Despite the dark economic clouds on the horizon, the second half of 2023 may also present unexpected silver linings and growth opportunities. The following three financial management preparation “must-haves” can help Illinois companies not only survive the storm but unearth new green shoots to thrive in 2024 and beyond.
1. Maintain liquidity.
Illinois business owners know maintaining the right level of liquidity is always a priority. However, balancing working capital with cash reserves can be challenging. Liquidity can provide insulation during times of stress and help prevent businesses from divesting assets. Yet too much liquidity can indicate resources are not being invested in growth appropriately.
So how should Illinois businesses manage cash flow with an economic downturn in the forecast?
Companies looking to preserve and increase their liquidity could also seek additional lending options such as asset-based lending (ABL). ABL allows businesses to leverage their assets during economic and cyclical cycles to increase borrowing capacity, creating flexibility when pursuing business goals.
At the same time companies with excess liquidity should consider reducing debt. The current interest rate environment makes debt much more expensive today than it was two years ago. It also makes recognizing opportunities for increased efficiency more important than ever, with an unwavering focus on achieving long-term business goals.
Maintaining adequate liquidity is paramount to capitalize on new growth opportunities such as acquisitions and bringing new products or services to market.
2. Create efficiencies to mitigate rising rates.
In the past 14 months, the Federal Reserve has increased borrowing rates 10 times. The U.S. economy has not seen interest rates hikes of this magnitude since the 1980s. And while the intention for these increases has been to curb inflation, it has also given businesses the opportunity to rethink their strategy.
The impacts of rising rates can be detrimental to profitability. To counteract those effects, look for ways to create operational efficiencies.
As the global supply chain returns to pre-pandemic volume and price levels, over-inventoried companies can leverage supply chain finance programs to offset longer inventory hold times with preferred supplier terms by improving working capital and offsetting some of the carry costs associated with increased interest rates. Companies with the ability to apply automation may also see benefit in this environment. Businesses that can improve efficiency may be in the position to earn additional revenue at better margins.
3. Know your horizon.
Maintaining perspective on where a business is, without losing sight of where it hopes to be, is an ever-present challenge. In 1999, The Alchemy of Growth by Mehrdad Baghai, Steven Coley and David White featured the three horizons framework, providing companies with a structure to assess and manage their current performance while planning for future opportunities. Each horizon identifies a different stage within the S curve of the business cycle and correlating goals.

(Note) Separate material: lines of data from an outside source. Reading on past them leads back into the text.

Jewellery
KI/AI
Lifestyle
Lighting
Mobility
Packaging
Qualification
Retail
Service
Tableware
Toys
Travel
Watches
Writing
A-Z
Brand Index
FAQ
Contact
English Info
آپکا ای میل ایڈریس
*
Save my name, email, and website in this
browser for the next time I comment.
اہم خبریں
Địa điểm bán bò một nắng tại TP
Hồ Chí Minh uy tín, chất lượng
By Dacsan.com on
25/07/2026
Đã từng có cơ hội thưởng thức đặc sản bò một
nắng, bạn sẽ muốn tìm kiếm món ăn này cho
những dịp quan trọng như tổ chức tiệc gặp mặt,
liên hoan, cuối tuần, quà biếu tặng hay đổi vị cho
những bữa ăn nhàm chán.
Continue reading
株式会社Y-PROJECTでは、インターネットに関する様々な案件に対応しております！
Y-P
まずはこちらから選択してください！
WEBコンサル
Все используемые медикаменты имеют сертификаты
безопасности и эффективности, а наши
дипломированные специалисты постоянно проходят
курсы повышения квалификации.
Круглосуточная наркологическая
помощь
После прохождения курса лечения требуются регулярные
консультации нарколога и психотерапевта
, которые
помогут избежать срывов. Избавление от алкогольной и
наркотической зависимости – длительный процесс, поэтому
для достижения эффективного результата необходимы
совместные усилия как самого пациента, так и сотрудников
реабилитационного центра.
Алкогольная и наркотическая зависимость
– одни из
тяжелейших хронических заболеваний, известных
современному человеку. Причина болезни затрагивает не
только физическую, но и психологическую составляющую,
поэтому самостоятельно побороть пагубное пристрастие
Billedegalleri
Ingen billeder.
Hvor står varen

• Horizon 1: Maintain and defend core business
• Horizon 2: Nurture emerging business
• Horizon 3: Create genuinely new business
“Knowing your horizon” means aligning your priorities and practices to grow your business in the best way possible. Companies that understand their horizon are better positioned to act when they see an opportunity that could enhance their business because they are more aware of the potential value offered.

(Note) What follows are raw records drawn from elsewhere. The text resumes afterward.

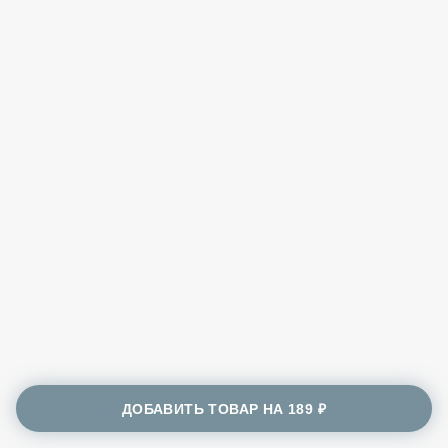
ДОБАВИТЬ ТОВАР НА
189 ₽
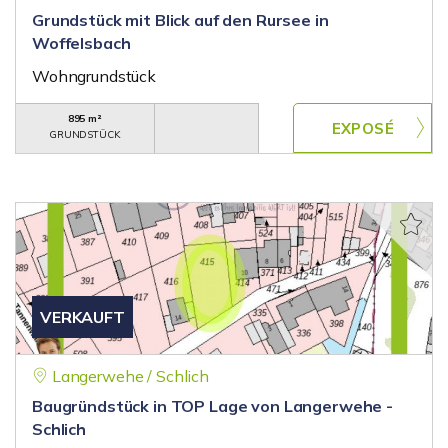
Grundstück mit Blick auf den Rursee in
Woffelsbach
Wohngrundstück
895 m²
GRUNDSTÜCK
VERKAUFT
Langerwehe / Schlich
Baugründstück in TOP Lage von Langerwehe -
Schlich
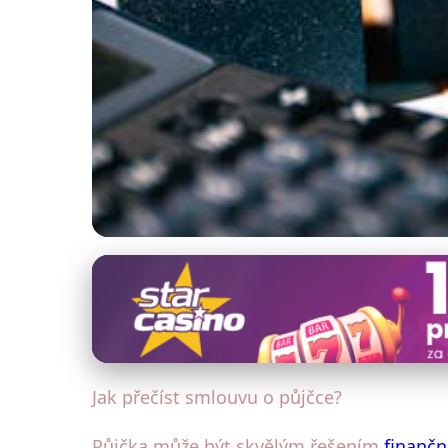
Jak správně sjednat půjčku
Pochopit Smlouvu o 
14. 10. 2025
· 4 min čtení · Autor: Michal Hruška
Jak přečíst smlouvu o půjčce?
Půjčka může být skvělým řešením
finančn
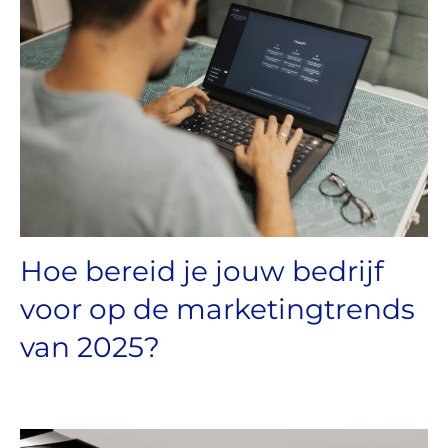
Hoe bereid je jouw bedrijf
voor op de marketingtrends
van 2025?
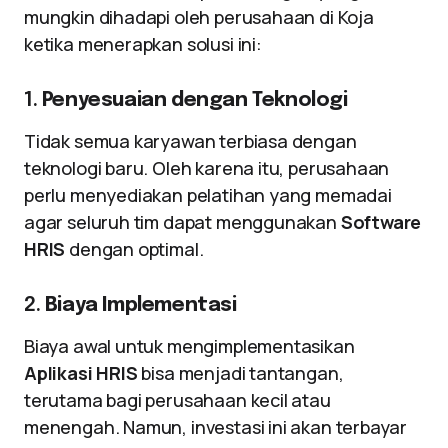
mungkin dihadapi oleh perusahaan di Koja
ketika menerapkan solusi ini:
1.
Penyesuaian dengan Teknologi
Tidak semua karyawan terbiasa dengan
teknologi baru. Oleh karena itu, perusahaan
perlu menyediakan pelatihan yang memadai
agar seluruh tim dapat menggunakan
Software
HRIS
dengan optimal.
2.
Biaya Implementasi
Biaya awal untuk mengimplementasikan
Aplikasi HRIS
bisa menjadi tantangan,
terutama bagi perusahaan kecil atau
menengah. Namun, investasi ini akan terbayar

With so much economic uncertainty, businesses are often too eager, or too hesitant, to act when opportunities present themselves. As we enter the second half of 2023, businesses that can identify their horizon, and allow that knowledge to help shape their decision making, will be better at differentiating between “dead-end” opportunities and beneficial opportunities.

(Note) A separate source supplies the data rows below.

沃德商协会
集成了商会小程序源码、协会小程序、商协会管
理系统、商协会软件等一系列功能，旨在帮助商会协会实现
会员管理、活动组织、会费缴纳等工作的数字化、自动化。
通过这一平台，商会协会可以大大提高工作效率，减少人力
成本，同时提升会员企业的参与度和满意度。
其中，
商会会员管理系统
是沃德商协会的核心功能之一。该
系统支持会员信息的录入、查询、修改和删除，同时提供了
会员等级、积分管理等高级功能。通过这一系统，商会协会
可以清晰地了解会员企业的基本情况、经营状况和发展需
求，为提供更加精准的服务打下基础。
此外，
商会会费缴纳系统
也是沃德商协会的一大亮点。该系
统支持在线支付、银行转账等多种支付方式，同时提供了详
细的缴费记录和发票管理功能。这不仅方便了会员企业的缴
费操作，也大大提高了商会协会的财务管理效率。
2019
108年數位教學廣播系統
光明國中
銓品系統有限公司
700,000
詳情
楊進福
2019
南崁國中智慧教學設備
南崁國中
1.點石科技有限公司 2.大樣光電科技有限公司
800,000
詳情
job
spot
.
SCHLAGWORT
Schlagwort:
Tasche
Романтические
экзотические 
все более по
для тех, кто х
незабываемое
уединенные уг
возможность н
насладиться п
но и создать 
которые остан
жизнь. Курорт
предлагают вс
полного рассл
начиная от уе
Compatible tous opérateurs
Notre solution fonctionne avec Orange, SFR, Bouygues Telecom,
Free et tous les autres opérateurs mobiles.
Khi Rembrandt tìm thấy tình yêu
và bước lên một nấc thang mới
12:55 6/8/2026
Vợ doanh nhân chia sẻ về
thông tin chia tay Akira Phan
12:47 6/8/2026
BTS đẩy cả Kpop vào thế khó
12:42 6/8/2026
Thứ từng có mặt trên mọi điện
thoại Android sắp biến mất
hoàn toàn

Since the beginning of 2020, Illinois companies have undergone a series of stress tests. Global pandemic, geopolitical uncertainty and supply chain constraints have overhauled modern-day business planning. As companies face the second half of 2023, there are certain to be challenges. However, Illinois companies that remain vigilant about liquidity, recognize the correlation between efficiency and interest rates, and understand their business horizon will find opportunities to thrive.
• Patrice DeCorrevont is the commercial relationship senior manager for Wells Fargo located in Chicago.
Opinions expressed in this article are general and not intended to provide specific advice, recommendations for any individual or association, or an offer to extend credit. Contact your banker, attorney, accountant, or tax adviser with regard to your individual situation. The author’s opinions do not necessarily reflect those of Wells Fargo Commercial Banking or any other Wells Fargo entity. All Wells Fargo credit decisions are subject to credit approval.